— Exercise requirements —
Lines that include "контролем" make up the answer; copy all of them from the data below.

— The data —
☆ ☆ ☆ ☆ ☆

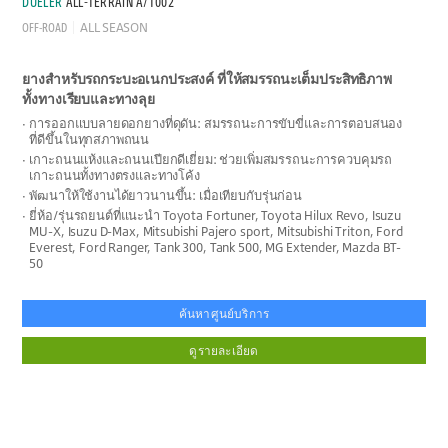
DUELER
ALL-TERRAIN A/T002
OFF-ROAD
ALL SEASON
ยางสำหรับรถกระบะอเนกประสงค์ ที่ให้สมรรถนะเต็มประสิทธิภาพ
ทั้งทางเรียบและทางลุย
การออกแบบลายดอกยางที่ดุดัน: สมรรถนะการขับขี่และการตอบสนอง
ที่ดีขึ้นในทุกสภาพถนน
เกาะถนนแห้งและถนนเปียกดีเยี่ยม: ช่วยเพิ่มสมรรถนะการควบคุมรถ
เกาะถนนทั้งทางตรงและทางโค้ง
พัฒนาให้ใช้งานได้ยาวนานขึ้น: เมื่อเทียบกับรุ่นก่อน
ยี่ห้อ/รุ่นรถยนต์ที่แนะนำ Toyota Fortuner, Toyota Hilux Revo, Isuzu
MU-X, Isuzu D-Max, Mitsubishi Pajero sport, Mitsubishi Triton, Ford
Everest, Ford Ranger, Tank 300, Tank 500, MG Extender, Mazda BT-
50
ค้นหาศูนย์บริการ
ดูรายละเอียด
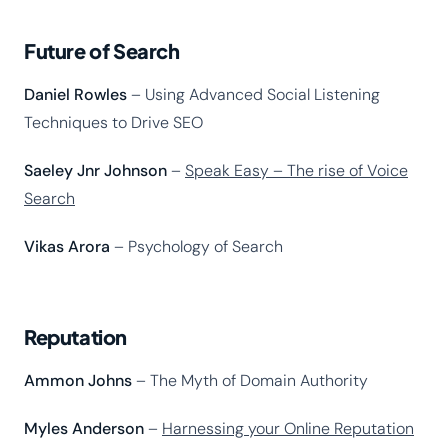
Future of Search
Daniel Rowles
– Using Advanced Social Listening
Techniques to Drive SEO
Saeley Jnr Johnson
–
Speak Easy – The rise of Voice
Search
Vikas Arora
– Psychology of Search
Reputation
Ammon Johns
– The Myth of Domain Authority
Myles Anderson
–
Harnessing your Online Reputation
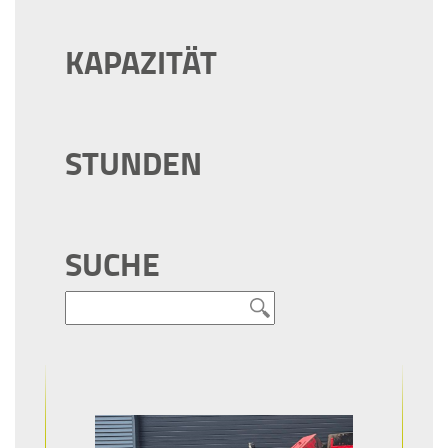
KAPAZITÄT
STUNDEN
SUCHE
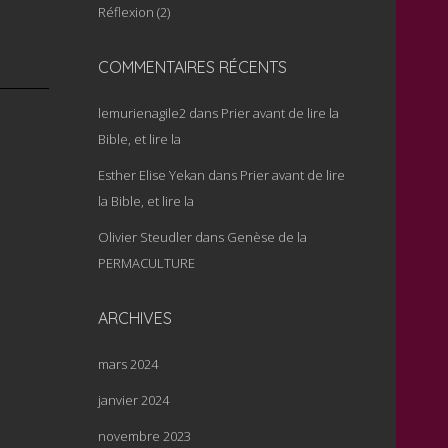
Réflexion
(2)
COMMENTAIRES RÉCENTS
lemurienagile2
dans
Prier avant de lire la
Bible, et lire la
Esther Elise Yekan
dans
Prier avant de lire
la Bible, et lire la
Olivier Steudler
dans
Genèse de la
PERMACULTURE
ARCHIVES
mars 2024
janvier 2024
novembre 2023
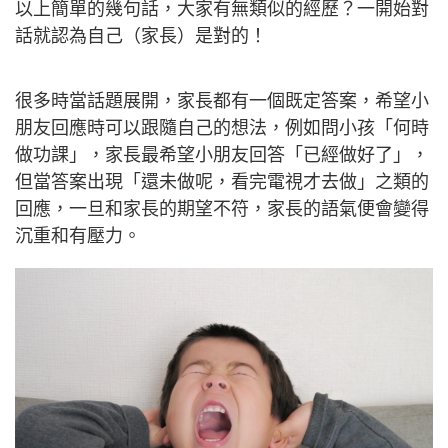
以上簡單的幾句話，大家有無類似的經歷？一開始對
話就認為自己（家長）是對的！
很多時當話題展開，家長都有一個既定答案，希望小
朋友回應時可以跟隨自己的想法，例如問小孩「何時
做功課」，家長最希望小朋友回答「已經做好了」，
但當答案出現「還未做呢，看完電視才去做」之類的
回應，一旦和家長的期望不符，家長的語氣便會變得
沉重和有壓力。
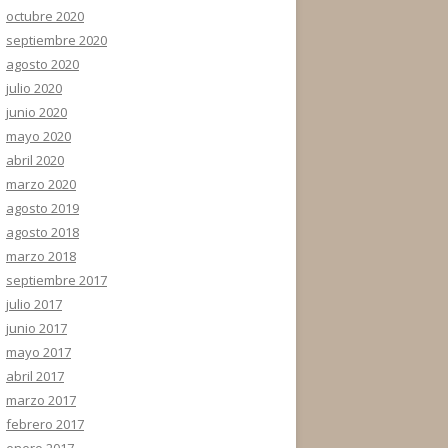
octubre 2020
septiembre 2020
agosto 2020
julio 2020
junio 2020
mayo 2020
abril 2020
marzo 2020
agosto 2019
agosto 2018
marzo 2018
septiembre 2017
julio 2017
junio 2017
mayo 2017
abril 2017
marzo 2017
febrero 2017
enero 2017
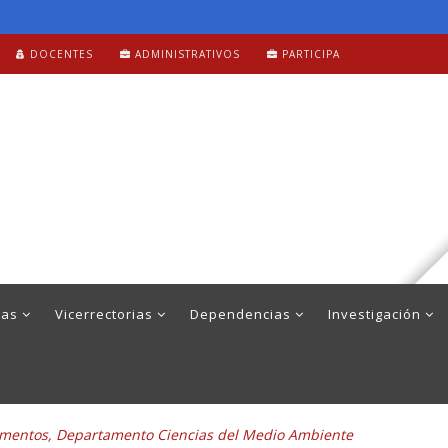
DOCENTES
ADMINISTRATIVOS
PARTICIPA
mas
Vicerrectorias
Dependencias
Investigación
umentos, Departamento Ciencias del Medio Ambiente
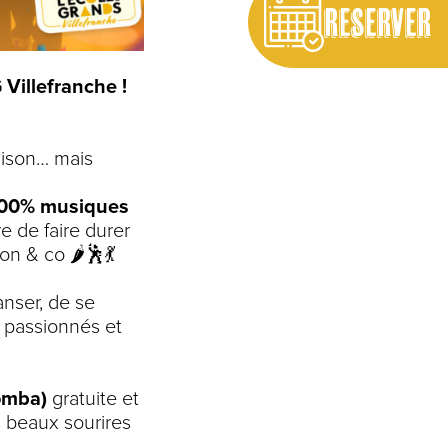
RESERVER
Villefranche !
aison… mais
100% musiques
re de faire durer
on & co 🌶️🕺💃
danser, de se
e passionnés et
omba)
gratuite et
s beaux sourires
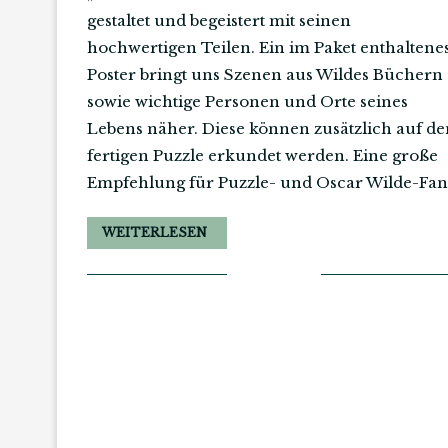
gestaltet und begeistert mit seinen
hochwertigen Teilen. Ein im Paket enthaltene
Poster bringt uns Szenen aus Wildes Büchern
sowie wichtige Personen und Orte seines
Lebens näher. Diese können zusätzlich auf d
fertigen Puzzle erkundet werden. Eine große
Empfehlung für Puzzle- und Oscar Wilde-Fan
WEITERLESEN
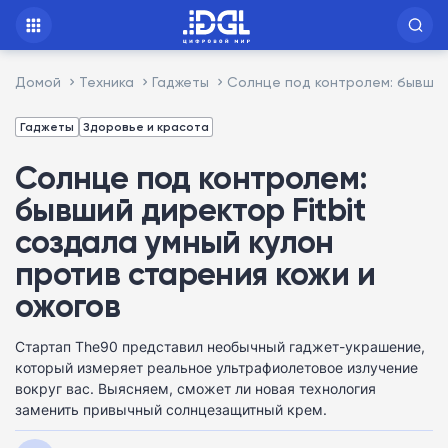
Домой
Техника
Гаджеты
Солнце под контролем: бывший 
Гаджеты
Здоровье и красота
Солнце под контролем:
бывший директор Fitbit
создала умный кулон
против старения кожи и
ожогов
Стартап The90 представил необычный гаджет-украшение,
который измеряет реальное ультрафиолетовое излучение
вокруг вас. Выясняем, сможет ли новая технология
заменить привычный солнцезащитный крем.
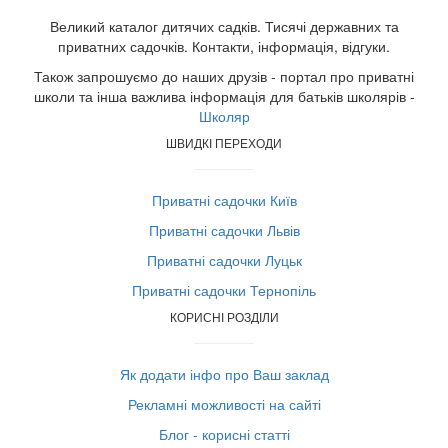
Великий каталог дитячих садків. Тисячі державних та
приватних садочків. Контакти, інформація, відгуки.
Також запрошуємо до наших друзів - портал про приватні
школи та інша важлива інформація для батьків школярів -
Школяр
ШВИДКІ ПЕРЕХОДИ
Приватні садочки Київ
Приватні садочки Львів
Приватні садочки Луцьк
Приватні садочки Тернопіль
КОРИСНІ РОЗДІЛИ
Як додати інфо про Ваш заклад
Рекламні можливості на сайті
Блог - корисні статті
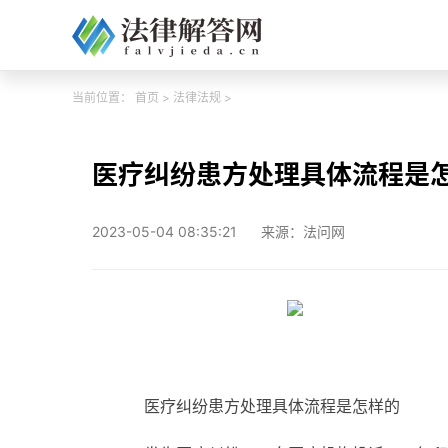
当前位置：
首页
>
法律法规
>
医疗纠纷患方处理具体流程是
2023-05-04 08:35:21
来源：法问网
医疗纠纷患方处理具体流程是怎样的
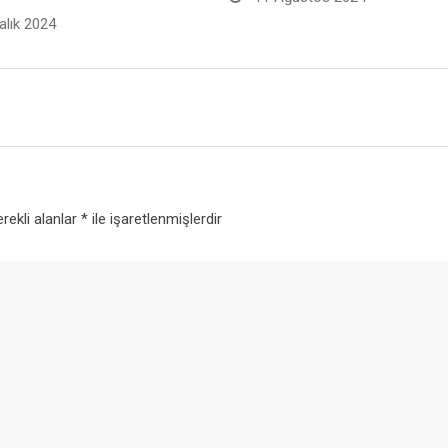
alık 2024
rekli alanlar
*
ile işaretlenmişlerdir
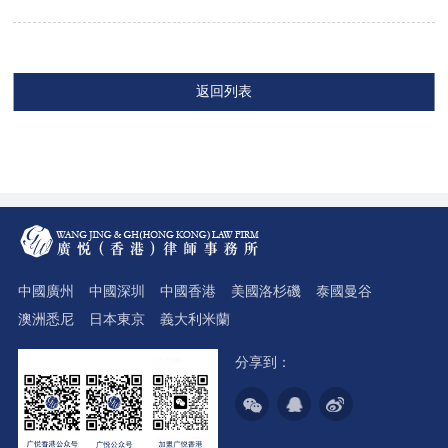
返回列表
中國廣州
中國深圳
中國香港
美國洛杉磯
泰國曼谷
澳洲悉尼
日本東京
義大利米蘭
分享到：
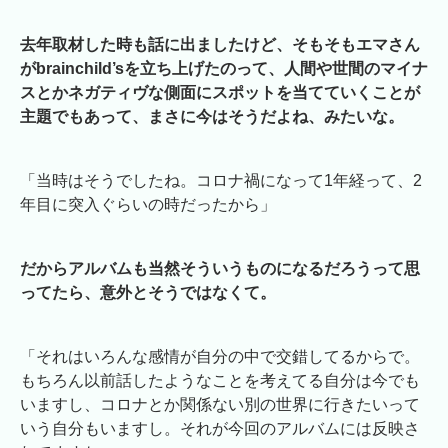
去年取材した時も話に出ましたけど、そもそもエマさん
がbrainchild’sを立ち上げたのって、人間や世間のマイナ
スとかネガティヴな側面にスポットを当てていくことが
主題でもあって、まさに今はそうだよね、みたいな。
「当時はそうでしたね。コロナ禍になって1年経って、2
年目に突入ぐらいの時だったから」
だからアルバムも当然そういうものになるだろうって思
ってたら、意外とそうではなくて。
「それはいろんな感情が自分の中で交錯してるからで。
もちろん以前話したようなことを考えてる自分は今でも
いますし、コロナとか関係ない別の世界に行きたいって
いう自分もいますし。それが今回のアルバムには反映さ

☆ ☆ ☆ ☆ ☆

— Response area —
Солнце под контролем: бывший 
Солнце под контролем:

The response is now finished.